[[ Data supplied, beginning ]]

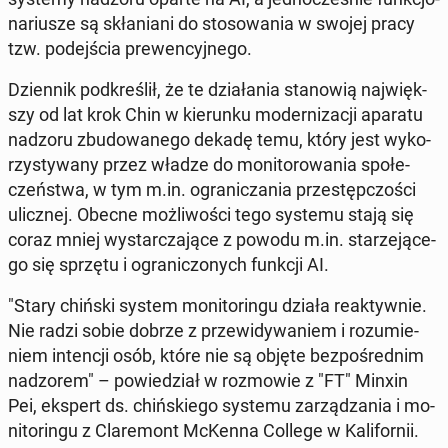
na­riu­sze są skła­nia­ni do sto­so­wa­nia w swojej pracy
tzw. po­dej­ścia pre­wen­cyj­ne­go.
Dzien­nik pod­kre­ślił, że te dzia­ła­nia sta­no­wią naj­więk­
szy od lat krok Chin w kie­run­ku mo­der­ni­za­cji aparatu
nadzoru zbu­do­wa­ne­go dekadę temu, który jest wy­ko­
rzy­sty­wa­ny przez władze do mo­ni­to­ro­wa­nia spo­łe­
czeń­stwa, w tym m.in. ogra­ni­cza­nia prze­stęp­czo­ści
ulicz­nej. Obecne moż­li­wo­ści tego systemu stają się
coraz mniej wy­star­cza­ją­ce z powodu m.in. sta­rze­ją­ce­
go się sprzętu i ogra­ni­czo­nych funkcji AI.
"Stary chiński system mo­ni­to­rin­gu działa re­ak­tyw­nie.
Nie radzi sobie dobrze z prze­wi­dy­wa­niem i ro­zu­mie­
niem in­ten­cji osób, które nie są objęte bez­po­śred­nim
nad­zo­rem" – po­wie­dział w roz­mo­wie z "FT" Minxin
Pei, ekspert ds. chiń­skie­go systemu za­rzą­dza­nia i mo­
ni­to­rin­gu z Cla­re­mont McKenna College w Ka­li­for­nii.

[[ Data supplied, end ]]

▶ _The problem_
Starting from the line that contains "Nie radzi sobie", transcribe each line to the end of the records above. Please add nothing.

▶ _Answer to the problem_
Nie radzi sobie dobrze z prze­wi­dy­wa­niem i ro­zu­mie­
niem in­ten­cji osób, które nie są objęte bez­po­śred­nim
nad­zo­rem" – po­wie­dział w roz­mo­wie z "FT" Minxin
Pei, ekspert ds. chiń­skie­go systemu za­rzą­dza­nia i mo­
ni­to­rin­gu z Cla­re­mont McKenna College w Ka­li­for­nii.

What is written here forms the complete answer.